WNK1 regulation of actin reorganisation

WNK1 - member of WNK family of serine/threonine proteins.

regulate ion homeostasis in kidney epithelial cells - promote uptake of Na+, K+, and Cl- ions from urine.

activated, WNK1 phosphorylates/activates OXSR1 and STK39.

these phosphorylate SLC12A family members (electroneutral ion co-transporters) - alters activity.

phosphorylation of SLC12A2 (NKCC1) - influx Na+, K+, and Cl- ions.

phosphorylation of SLC12A6 (KCC3) - blocks wffulx of K+ and Cl- ions through transporter.

signalling from WNK1 results in net influx of ions.

WNK1 and immune functions

WNK1 - strongly expressed in thymus and spleen.

RNAi screens identified WNK1 as regulator of integrin-mediated adhesion and T cell migration.

NKCC1 inhibition (bumetanide) decreased chemotaxis effect of CCL21 (chemokine) in T cells.

WNK1 pathway proteins required for CCL21 induced migration of CD4+ T cells.

CCL21 increases K+ ions.

WNKi (inhibition) - reduced amount of K+ in T cells and blocked CCL21 induced increase.

WNK1 pathway proteins regulate water entry and cell volume.

WNK1 and water entry in migration of T cells

CCL21L binding CCR7 at leading edge activated WNK1.

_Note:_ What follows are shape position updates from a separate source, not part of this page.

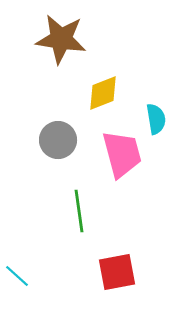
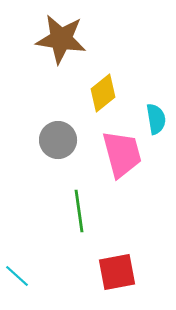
yellow diamond: rotated 18 degrees counterclockwise
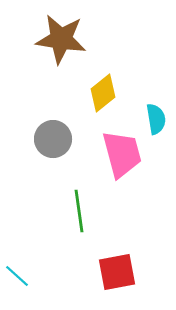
gray circle: moved 5 px left, 1 px up
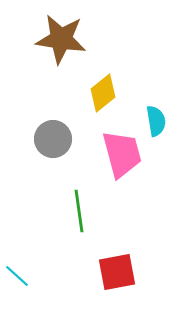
cyan semicircle: moved 2 px down
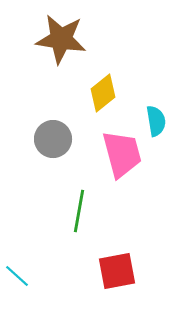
green line: rotated 18 degrees clockwise
red square: moved 1 px up
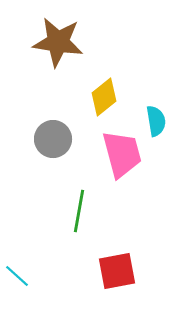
brown star: moved 3 px left, 3 px down
yellow diamond: moved 1 px right, 4 px down
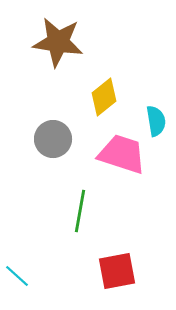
pink trapezoid: rotated 57 degrees counterclockwise
green line: moved 1 px right
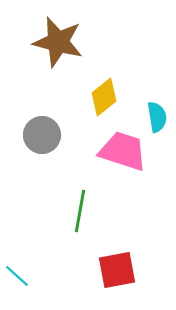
brown star: rotated 6 degrees clockwise
cyan semicircle: moved 1 px right, 4 px up
gray circle: moved 11 px left, 4 px up
pink trapezoid: moved 1 px right, 3 px up
red square: moved 1 px up
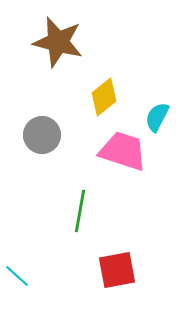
cyan semicircle: rotated 144 degrees counterclockwise
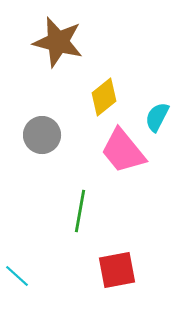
pink trapezoid: rotated 147 degrees counterclockwise
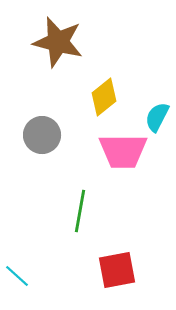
pink trapezoid: rotated 51 degrees counterclockwise
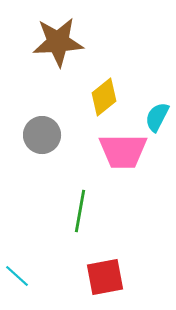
brown star: rotated 18 degrees counterclockwise
red square: moved 12 px left, 7 px down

phosphorylates/activates OXSR1 and STK39 (kinases).

phosphorylates SLC12A family members, resulting in entry of Na+, K+, Cl- ions into cell.

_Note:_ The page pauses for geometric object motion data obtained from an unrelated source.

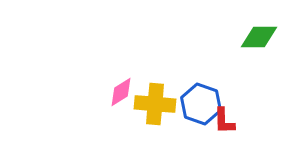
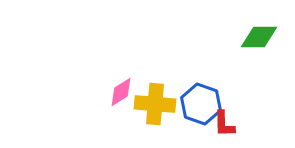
red L-shape: moved 3 px down
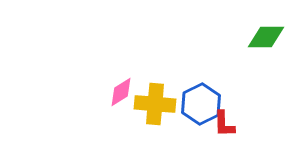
green diamond: moved 7 px right
blue hexagon: rotated 15 degrees clockwise
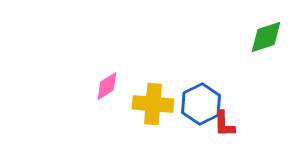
green diamond: rotated 18 degrees counterclockwise
pink diamond: moved 14 px left, 6 px up
yellow cross: moved 2 px left
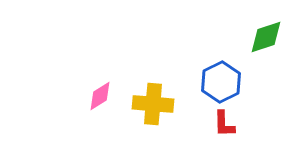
pink diamond: moved 7 px left, 10 px down
blue hexagon: moved 20 px right, 22 px up
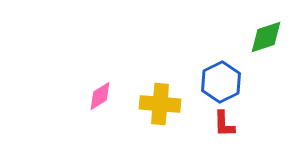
yellow cross: moved 7 px right
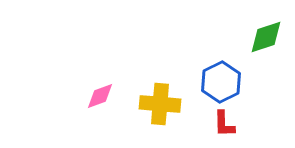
pink diamond: rotated 12 degrees clockwise
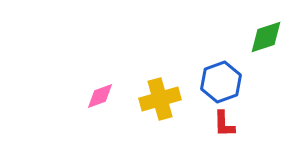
blue hexagon: rotated 6 degrees clockwise
yellow cross: moved 5 px up; rotated 21 degrees counterclockwise
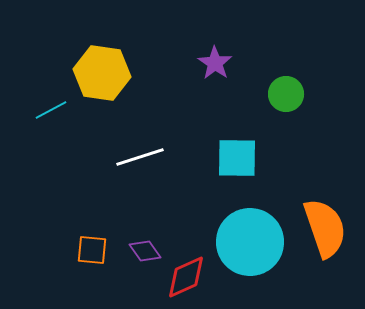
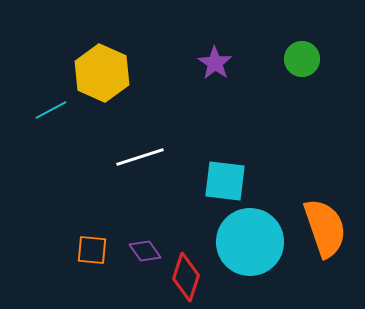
yellow hexagon: rotated 16 degrees clockwise
green circle: moved 16 px right, 35 px up
cyan square: moved 12 px left, 23 px down; rotated 6 degrees clockwise
red diamond: rotated 48 degrees counterclockwise
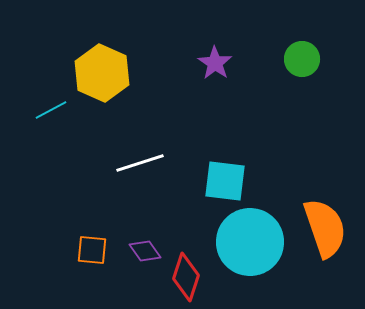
white line: moved 6 px down
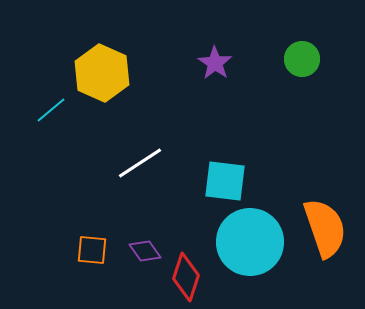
cyan line: rotated 12 degrees counterclockwise
white line: rotated 15 degrees counterclockwise
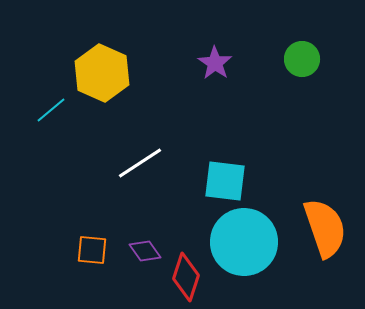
cyan circle: moved 6 px left
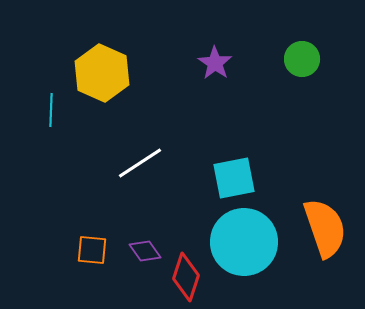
cyan line: rotated 48 degrees counterclockwise
cyan square: moved 9 px right, 3 px up; rotated 18 degrees counterclockwise
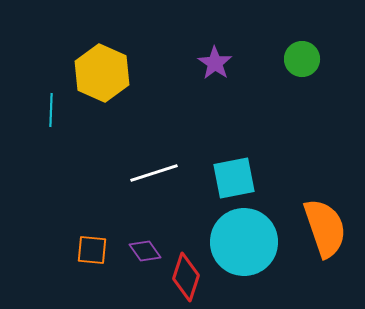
white line: moved 14 px right, 10 px down; rotated 15 degrees clockwise
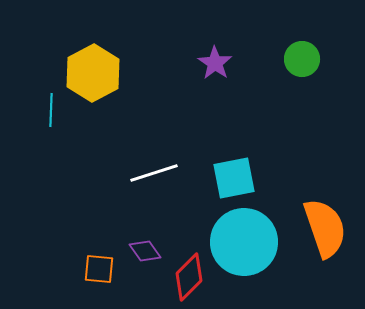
yellow hexagon: moved 9 px left; rotated 8 degrees clockwise
orange square: moved 7 px right, 19 px down
red diamond: moved 3 px right; rotated 27 degrees clockwise
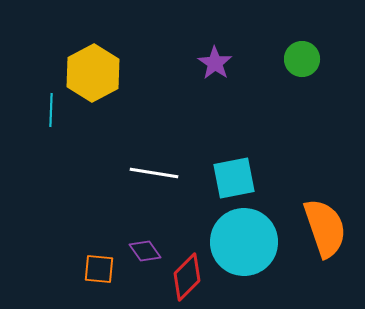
white line: rotated 27 degrees clockwise
red diamond: moved 2 px left
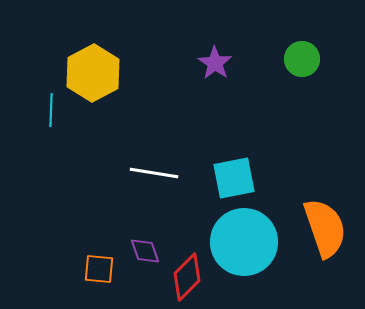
purple diamond: rotated 16 degrees clockwise
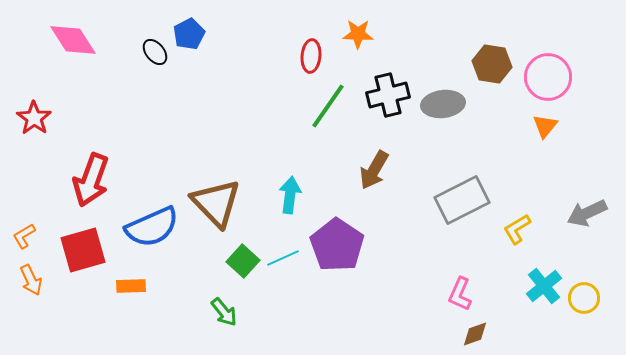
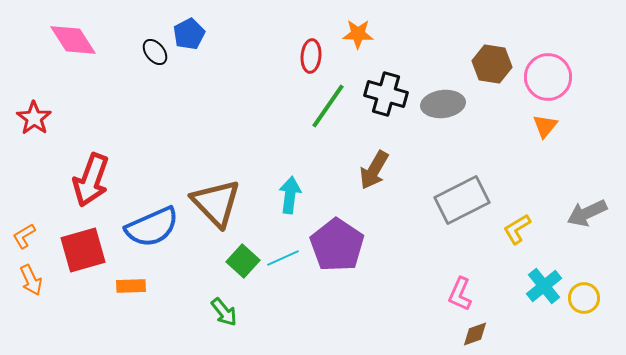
black cross: moved 2 px left, 1 px up; rotated 30 degrees clockwise
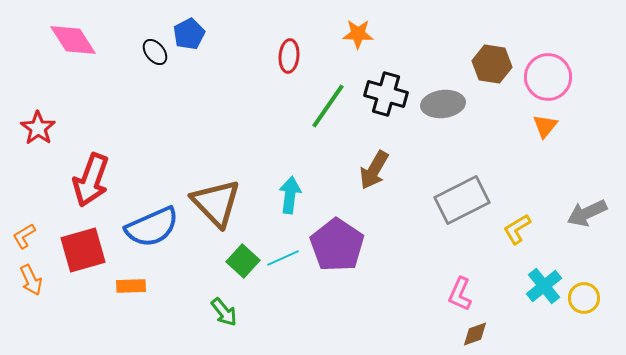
red ellipse: moved 22 px left
red star: moved 4 px right, 10 px down
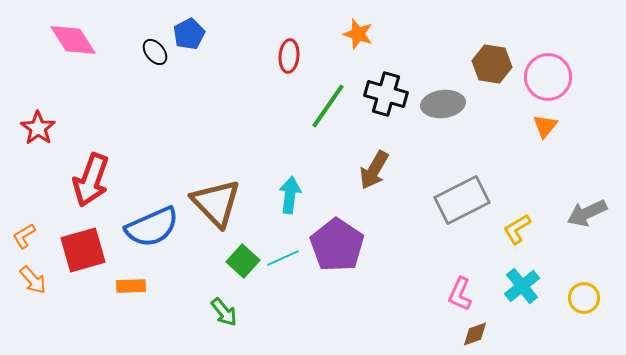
orange star: rotated 16 degrees clockwise
orange arrow: moved 2 px right; rotated 16 degrees counterclockwise
cyan cross: moved 22 px left
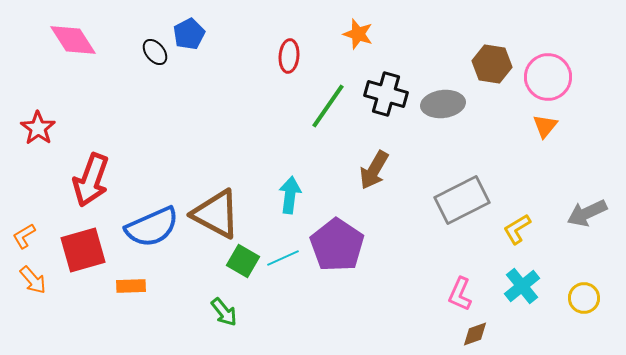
brown triangle: moved 11 px down; rotated 18 degrees counterclockwise
green square: rotated 12 degrees counterclockwise
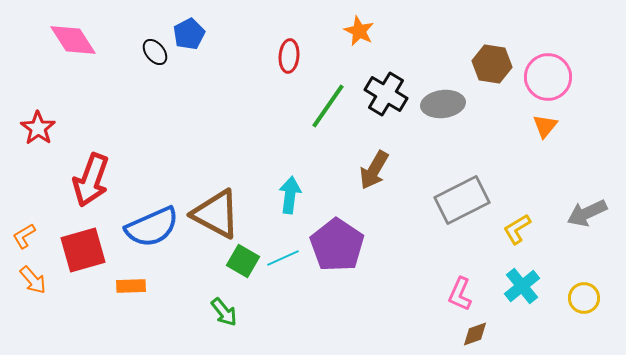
orange star: moved 1 px right, 3 px up; rotated 8 degrees clockwise
black cross: rotated 15 degrees clockwise
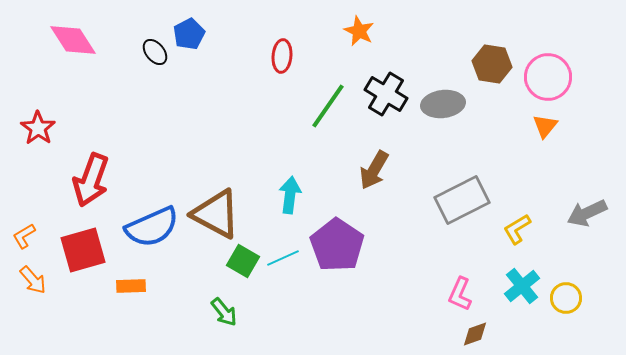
red ellipse: moved 7 px left
yellow circle: moved 18 px left
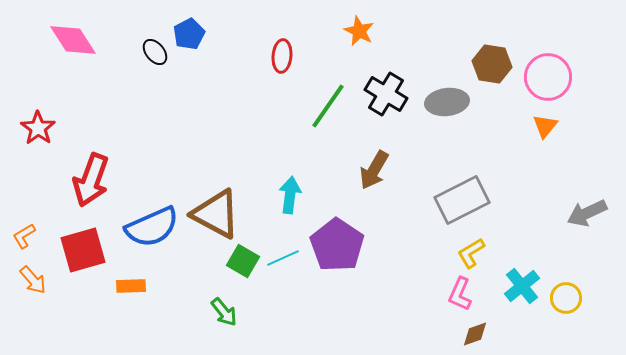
gray ellipse: moved 4 px right, 2 px up
yellow L-shape: moved 46 px left, 24 px down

water entry through AQP3 (and other aquaporins) by osmosis.

water entry swells plasma membrane.

creates space for actin filament extension.

protrudes the cell forward.

water entry via aquaporin channels

RNA-seq analysis shows naive CD4+ T cells predominantly express AQP3 and loswer levels of AQP9 and 11.

DFP00173 (AQP3i) - selective AQP3 inhibitor (causes significant descrease in speed of CCL21 induced T cell migration).

AQP3i - reduced CCL21 induced polarisation.

SLC12A2i - AQP3i didn’t change basal volume T cells but eliminated CCL21 increase in volume.